A 3-term arithmetic progression of squares $x^2,y^2,z^2$ is equivalent to a solution of $2y^2 = x^2 + z^2$ with $0 < x < z$ . In order for this to happen, $2y^2$ must have more than one representation as a sum of two squares (since $y^2 + y^2$ is already one such representation).

By the classical theory of sums of two squares, this happens precisely when $y$ has a prime factor of the form $4k+1$ , and the number of representations increases with the number of such factors.

Since $1 \le y \le 31$ , this gives only a handful of choices to start with: $y \in \{ 5, 10, 15, 20, 25, 30, 13, 26, 17, 29\}$ .

In the case $y = 5$ there is a unique progression $1^2, 5^2, 7^2$ . This solution scales uniquely to the cases $y = 10, 15, 20, 30$ which are not divisible by any additional primes of the form $4k+1$ .

The case $y = 25$ also has $5^2, 25^2, 35^2$ , but it admits a second progression because it is twice divisible by 5. Indeed, since $7^2 + 24^2 = 25^2$ , we have $(24-7)^2 + (24+7)^2 = 2\cdot 25^2$ , which yields the progression $17^2, 25^2, 31^2$ .

The unique progression for $y = 13$ is $7^2, 13^2, 17^2$ , and doubling this gives the unique progression for $y = 26$ . The unique progression for $y = 17$ is $7^2, 17^2, 23^2$ , and the unique progression for $y = 29$ is $1^2, 29^2, 41^2$ .

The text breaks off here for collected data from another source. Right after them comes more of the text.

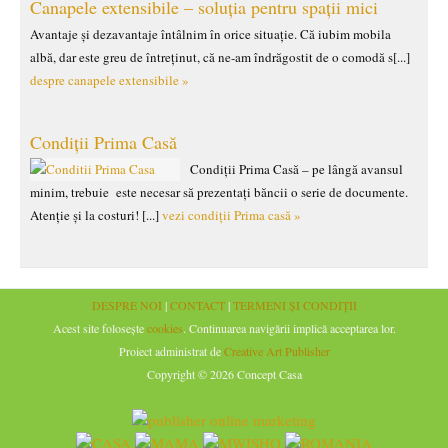
Canapele extensibile – soluția pentru spații mici
Avantaje și dezavantaje întâlnim în orice situație. Că iubim mobila
albă, dar este greu de întreținut, că ne-am îndrăgostit de o comodă s[...]
despre canapele extensibile »
Condiții Prima Casă
Condiții Prima Casă – pe lângă avansul
minim, trebuie este necesar să prezentați băncii o serie de documente.
Atenție și la costuri! [...]
vezi condiții Prima casă »
DESPRE NOI
|
CONTACT
|
TERMENI ȘI CONDIȚII
Acest site folosește
cookies
. Continuarea navigării implică acceptarea lor.
Proiect administrat de
Creative Art Publisher
Copyright © 2026 Concept Casa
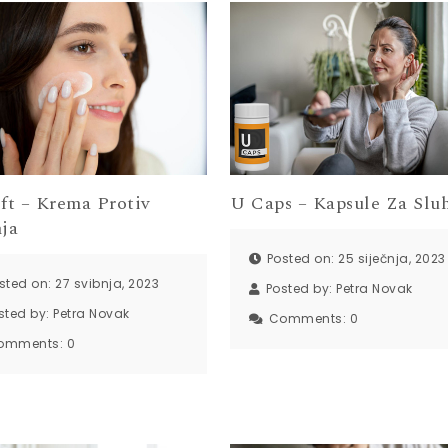
ift – Krema Protiv
U Caps – Kapsule Za Slu
nja
Posted on: 25 siječnja, 2023
sted on: 27 svibnja, 2023
Posted by:
Petra Novak
sted by:
Petra Novak
Comments:
0
omments:
0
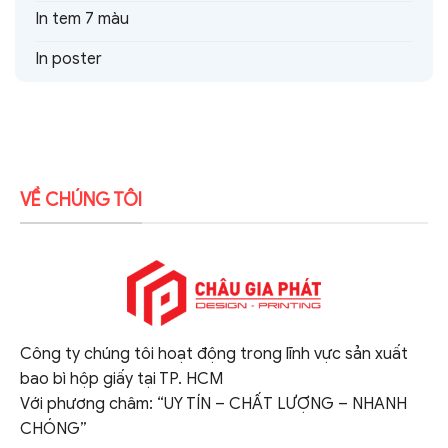
In tem 7 màu
In poster
VỀ CHÚNG TÔI
Công ty chúng tôi hoạt động trong lĩnh vực sản xuất
bao bì hộp giấy tại TP. HCM
Với phương châm: “UY TÍN – CHẤT LƯỢNG – NHANH
CHÓNG”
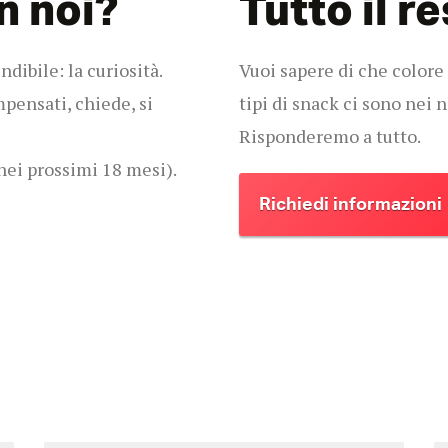
n noi?
Tutto il re
dibile: la curiosità.
Vuoi sapere di che colore
mpensati, chiede, si
tipi di snack ci sono nei n
Risponderemo a tutto.
nei prossimi 18 mesi).
Richiedi informazioni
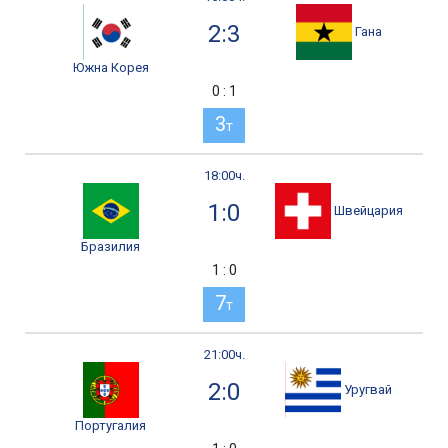
2:3
Гана
Южна Корея
0 : 1
3
т
18:00ч.
1:0
Швейцария
Бразилия
1 : 0
7
т
21:00ч.
2:0
Уругвай
Португалия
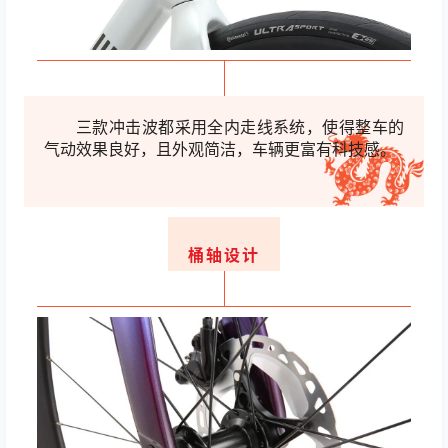
三款冲击波都采用全内走线系统，使得整车的
气动效果良好，且外观简洁，车辆更富有科技感。
桶轴设计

By the way, an easy way to spot these solutions is to use complex numbers. A quick search shows that $29 = 5^2 + 2^2$ , so the magnitude of $5 + 2i$ is $\sqrt{29}$ , and the magnitude of $(5 + 2i)^2 = 21 + 20i$ is 29, and the magnitude of $(5+2i)^2(1+i) = 1 + 41i$ is $29\sqrt{2}$ , meaning that $1^2 + 41^2 = 2\cdot 29^2$ .

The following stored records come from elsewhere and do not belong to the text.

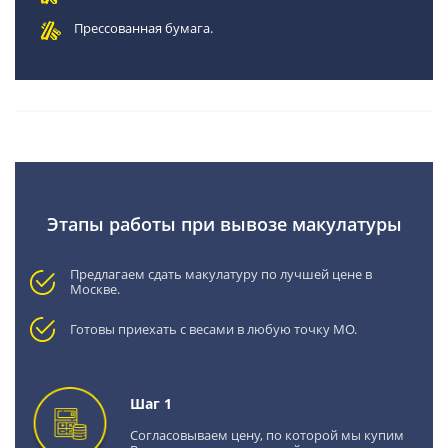
Прессованная бумага.
Этапы работы при вывозе макулатуры
Предлагаем сдать макулатуру по лучшей цене в
Москве.
Готовы приехать с весами в любую точку МО.
Шаг 1
Согласовываем цену, по которой мы купим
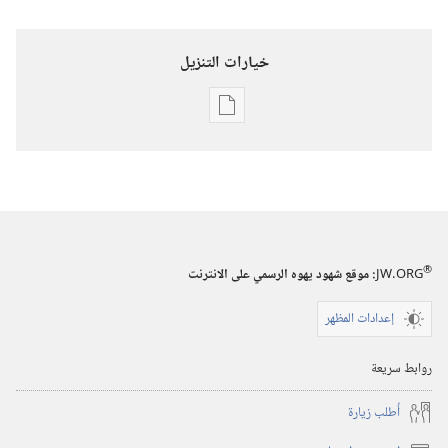
خيارات التنزيل
خيارات
تنزيل
الاصدارات
برج
المراقبة
(‏الطبعة
®
JW.ORG
:‏ موقع شهود يهوه الرسمي على الانترنت
الدراسية)‏
إعدادات المظهر
١‏ ‏‎نيسان/
أبريل‏
روابط سريعة
‎٢٠٠٧
أُطلب زيارة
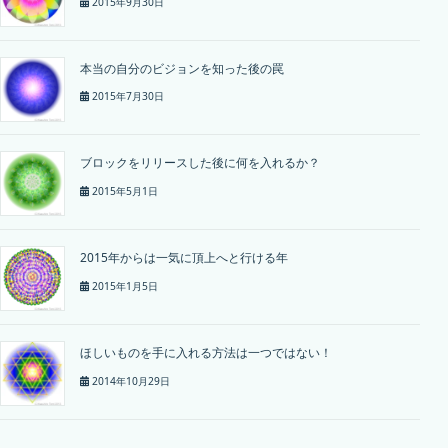
2015年9月30日
本当の自分のビジョンを知った後の罠
2015年7月30日
ブロックをリリースした後に何を入れるか？
2015年5月1日
2015年からは一気に頂上へと行ける年
2015年1月5日
ほしいものを手に入れる方法は一つではない！
2014年10月29日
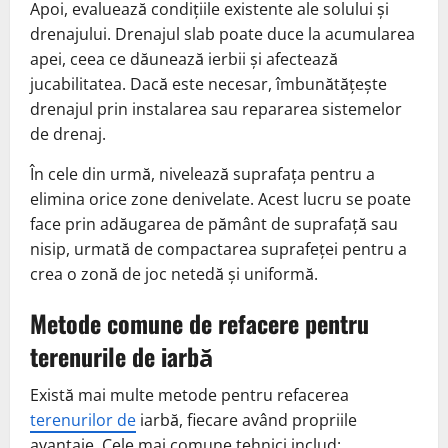
Apoi, evaluează condițiile existente ale solului și
drenajului. Drenajul slab poate duce la acumularea
apei, ceea ce dăunează ierbii și afectează
jucabilitatea. Dacă este necesar, îmbunătățește
drenajul prin instalarea sau repararea sistemelor
de drenaj.
În cele din urmă, nivelează suprafața pentru a
elimina orice zone denivelate. Acest lucru se poate
face prin adăugarea de pământ de suprafață sau
nisip, urmată de compactarea suprafeței pentru a
crea o zonă de joc netedă și uniformă.
Metode comune de refacere pentru
terenurile de iarbă
Există mai multe metode pentru refacerea
terenurilor de
iarbă, fiecare având propriile
avantaje. Cele mai comune tehnici includ:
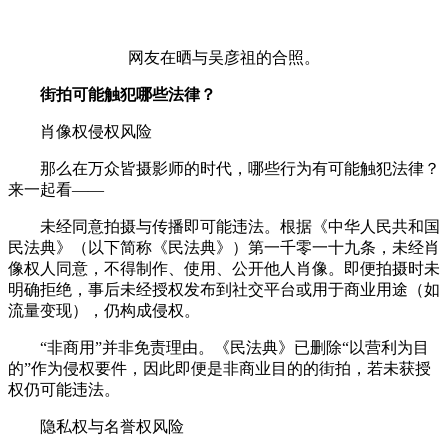
网友在晒与吴彦祖的合照。
街拍可能触犯哪些法律？
肖像权侵权风险
那么在万众皆摄影师的时代，哪些行为有可能触犯法律？
来一起看——
未经同意拍摄与传播即可能违法。根据《中华人民共和国
民法典》（以下简称《民法典》）第一千零一十九条，未经肖
像权人同意，不得制作、使用、公开他人肖像。即便拍摄时未
明确拒绝，事后未经授权发布到社交平台或用于商业用途（如
流量变现），仍构成侵权。
“非商用”并非免责理由。《民法典》已删除“以营利为目
的”作为侵权要件，因此即便是非商业目的的街拍，若未获授
权仍可能违法。
隐私权与名誉权风险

Compiling all of these solutions we have the 11 progressions

$1^2, 5^2, 7^2$

$2^2, 10^2, 14^2$

$3^2, 15^2, 21^2$

$4^2, 20^2, 28^2$

$6^2, 30^2, 42^2$

$5^2, 25^2, 35^2$ and $17^2, 25^2, 31^2$

$7^2, 13^2, 17^2$

$14^2, 26^2, 34^2$

$7^2, 17^2, 23^2$

$1^2, 29^2, 41^2$

Of course we discard 4 of these since their last terms are too large. This leaves 7 valid progressions.

PHP code:-

<?php

function is_decimal( $val )

{

return is_numeric( $val ) && floor( $val ) != $val;

}

for($x=1;$x<1000;$x++)

{

for($y=1;$y<1000;$y++)

{

  $a1=$x;

  $a2=$x+$y;

  $a3=$x+2*$y;

  if(!is_decimal(sqrt($a1))){

  if(!is_decimal(sqrt($a2))){

  if(!is_decimal(sqrt($a3))){

  if($a2<1000 && $a3<1000){

  echo $x." & ".$y."<br/>";

  }

  }

  }

  };

}

}

?>

Clearly,we have to search for such numbers from squares of 1 to 31...Let the end terms of the A.P. be a & b...Clearly,a & b must be of same parity(both odd or both even). Little tests reveals that 1,5,7 suffices...now if we take corresponding multiples of this triplet then,those would also suffice the conditions...Hence we get four such triplets {1,5,7} till {4,20,28}... Now listing out the numbers' squares from 4 to 31,we test for other such same-parity end terms triplets using a+c=2b form of A.P. We find {7,13,17},{7,17,23},{17,25,31}... Thus there are 7 pairs in all,as the last pair has end term 31,& we cannot further get another such triplet less than 31.